Task description>
Every single entry needs to appear again exactly as given.

Task inputs>
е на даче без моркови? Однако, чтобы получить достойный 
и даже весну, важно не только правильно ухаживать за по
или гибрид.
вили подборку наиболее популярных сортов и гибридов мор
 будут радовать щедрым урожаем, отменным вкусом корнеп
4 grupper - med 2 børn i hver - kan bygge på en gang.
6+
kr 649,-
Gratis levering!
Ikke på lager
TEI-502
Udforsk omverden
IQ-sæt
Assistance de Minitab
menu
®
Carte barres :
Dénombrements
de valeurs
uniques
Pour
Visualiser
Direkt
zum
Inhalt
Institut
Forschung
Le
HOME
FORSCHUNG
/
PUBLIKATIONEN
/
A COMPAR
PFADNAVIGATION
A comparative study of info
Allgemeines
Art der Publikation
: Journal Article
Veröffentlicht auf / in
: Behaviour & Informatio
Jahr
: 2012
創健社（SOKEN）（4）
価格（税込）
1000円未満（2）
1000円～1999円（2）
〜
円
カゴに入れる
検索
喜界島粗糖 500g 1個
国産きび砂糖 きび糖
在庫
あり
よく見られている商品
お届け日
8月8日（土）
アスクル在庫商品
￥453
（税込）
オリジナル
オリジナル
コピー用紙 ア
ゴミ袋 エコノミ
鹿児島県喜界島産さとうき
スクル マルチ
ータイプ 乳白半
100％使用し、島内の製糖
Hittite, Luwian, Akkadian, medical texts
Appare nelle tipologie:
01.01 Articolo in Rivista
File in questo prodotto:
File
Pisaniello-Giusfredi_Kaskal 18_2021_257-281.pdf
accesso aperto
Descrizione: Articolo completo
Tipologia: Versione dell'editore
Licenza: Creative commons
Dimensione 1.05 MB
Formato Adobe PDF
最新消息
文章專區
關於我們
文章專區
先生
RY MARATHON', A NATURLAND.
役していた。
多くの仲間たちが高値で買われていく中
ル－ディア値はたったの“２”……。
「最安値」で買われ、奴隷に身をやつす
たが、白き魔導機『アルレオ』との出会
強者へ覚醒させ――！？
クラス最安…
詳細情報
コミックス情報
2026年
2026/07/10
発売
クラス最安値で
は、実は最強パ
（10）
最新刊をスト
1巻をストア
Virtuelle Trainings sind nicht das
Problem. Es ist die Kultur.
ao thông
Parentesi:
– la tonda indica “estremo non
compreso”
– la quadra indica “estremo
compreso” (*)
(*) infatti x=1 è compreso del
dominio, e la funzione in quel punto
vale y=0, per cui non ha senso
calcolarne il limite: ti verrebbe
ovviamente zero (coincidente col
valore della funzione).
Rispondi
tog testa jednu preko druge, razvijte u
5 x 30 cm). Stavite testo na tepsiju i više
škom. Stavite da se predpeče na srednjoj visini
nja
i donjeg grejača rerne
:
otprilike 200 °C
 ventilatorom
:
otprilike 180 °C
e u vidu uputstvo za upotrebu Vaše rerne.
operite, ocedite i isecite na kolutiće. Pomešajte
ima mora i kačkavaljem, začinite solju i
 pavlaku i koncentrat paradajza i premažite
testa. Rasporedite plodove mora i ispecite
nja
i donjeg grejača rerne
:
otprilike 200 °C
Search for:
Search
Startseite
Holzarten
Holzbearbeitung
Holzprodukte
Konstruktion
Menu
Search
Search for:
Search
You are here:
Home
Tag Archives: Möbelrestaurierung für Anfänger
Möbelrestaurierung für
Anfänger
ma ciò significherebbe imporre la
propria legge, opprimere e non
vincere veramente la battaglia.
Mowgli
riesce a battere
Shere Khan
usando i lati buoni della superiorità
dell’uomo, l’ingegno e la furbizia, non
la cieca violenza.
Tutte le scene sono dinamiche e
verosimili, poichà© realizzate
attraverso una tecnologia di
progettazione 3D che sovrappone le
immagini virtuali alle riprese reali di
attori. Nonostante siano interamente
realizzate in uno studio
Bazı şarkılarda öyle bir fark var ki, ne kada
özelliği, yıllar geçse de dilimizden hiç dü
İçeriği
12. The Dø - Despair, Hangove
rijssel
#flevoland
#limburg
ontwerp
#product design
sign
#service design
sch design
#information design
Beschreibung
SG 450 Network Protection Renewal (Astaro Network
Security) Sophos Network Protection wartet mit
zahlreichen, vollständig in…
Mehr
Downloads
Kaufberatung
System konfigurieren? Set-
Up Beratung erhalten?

Completed exercise>
е на даче без моркови? Однако, чтобы получить достойный 
и даже весну, важно не только правильно ухаживать за по
или гибрид.
вили подборку наиболее популярных сортов и гибридов мор
 будут радовать щедрым урожаем, отменным вкусом корнеп
4 grupper - med 2 børn i hver - kan bygge på en gang.
6+
kr 649,-
Gratis levering!
Ikke på lager
TEI-502
Udforsk omverden
IQ-sæt
Assistance de Minitab
menu
®
Carte barres :
Dénombrements
de valeurs
uniques
Pour
Visualiser
Direkt
zum
Inhalt
Institut
Forschung
Le
HOME
FORSCHUNG
/
PUBLIKATIONEN
/
A COMPAR
PFADNAVIGATION
A comparative study of info
Allgemeines
Art der Publikation
: Journal Article
Veröffentlicht auf / in
: Behaviour & Informatio
Jahr
: 2012
創健社（SOKEN）（4）
価格（税込）
1000円未満（2）
1000円～1999円（2）
〜
円
カゴに入れる
検索
喜界島粗糖 500g 1個
国産きび砂糖 きび糖
在庫
あり
よく見られている商品
お届け日
8月8日（土）
アスクル在庫商品
￥453
（税込）
オリジナル
オリジナル
コピー用紙 ア
ゴミ袋 エコノミ
鹿児島県喜界島産さとうき
スクル マルチ
ータイプ 乳白半
100％使用し、島内の製糖
Hittite, Luwian, Akkadian, medical texts
Appare nelle tipologie:
01.01 Articolo in Rivista
File in questo prodotto:
File
Pisaniello-Giusfredi_Kaskal 18_2021_257-281.pdf
accesso aperto
Descrizione: Articolo completo
Tipologia: Versione dell'editore
Licenza: Creative commons
Dimensione 1.05 MB
Formato Adobe PDF
最新消息
文章專區
關於我們
文章專區
先生
RY MARATHON', A NATURLAND.
役していた。
多くの仲間たちが高値で買われていく中
ル－ディア値はたったの“２”……。
「最安値」で買われ、奴隷に身をやつす
たが、白き魔導機『アルレオ』との出会
強者へ覚醒させ――！？
クラス最安…
詳細情報
コミックス情報
2026年
2026/07/10
発売
クラス最安値で
は、実は最強パ
（10）
最新刊をスト
1巻をストア
Virtuelle Trainings sind nicht das
Problem. Es ist die Kultur.
ao thông
Parentesi:
– la tonda indica “estremo non
compreso”
– la quadra indica “estremo
compreso” (*)
(*) infatti x=1 è compreso del
dominio, e la funzione in quel punto
vale y=0, per cui non ha senso
calcolarne il limite: ti verrebbe
ovviamente zero (coincidente col
valore della funzione).
Rispondi
tog testa jednu preko druge, razvijte u
5 x 30 cm). Stavite testo na tepsiju i više
škom. Stavite da se predpeče na srednjoj visini
nja
i donjeg grejača rerne
:
otprilike 200 °C
 ventilatorom
:
otprilike 180 °C
e u vidu uputstvo za upotrebu Vaše rerne.
operite, ocedite i isecite na kolutiće. Pomešajte
ima mora i kačkavaljem, začinite solju i
 pavlaku i koncentrat paradajza i premažite
testa. Rasporedite plodove mora i ispecite
nja
i donjeg grejača rerne
:
otprilike 200 °C
Search for:
Search
Startseite
Holzarten
Holzbearbeitung
Holzprodukte
Konstruktion
Menu
Search
Search for:
Search
You are here:
Home
Tag Archives: Möbelrestaurierung für Anfänger
Möbelrestaurierung für
Anfänger
ma ciò significherebbe imporre la
propria legge, opprimere e non
vincere veramente la battaglia.
Mowgli
riesce a battere
Shere Khan
usando i lati buoni della superiorità
dell’uomo, l’ingegno e la furbizia, non
la cieca violenza.
Tutte le scene sono dinamiche e
verosimili, poichà© realizzate
attraverso una tecnologia di
progettazione 3D che sovrappone le
immagini virtuali alle riprese reali di
attori. Nonostante siano interamente
realizzate in uno studio
Bazı şarkılarda öyle bir fark var ki, ne kada
özelliği, yıllar geçse de dilimizden hiç dü
İçeriği
12. The Dø - Despair, Hangove
rijssel
#flevoland
#limburg
ontwerp
#product design
sign
#service design
sch design
#information design
Beschreibung
SG 450 Network Protection Renewal (Astaro Network
Security) Sophos Network Protection wartet mit
zahlreichen, vollständig in…
Mehr
Downloads
Kaufberatung
System konfigurieren? Set-
Up Beratung erhalten?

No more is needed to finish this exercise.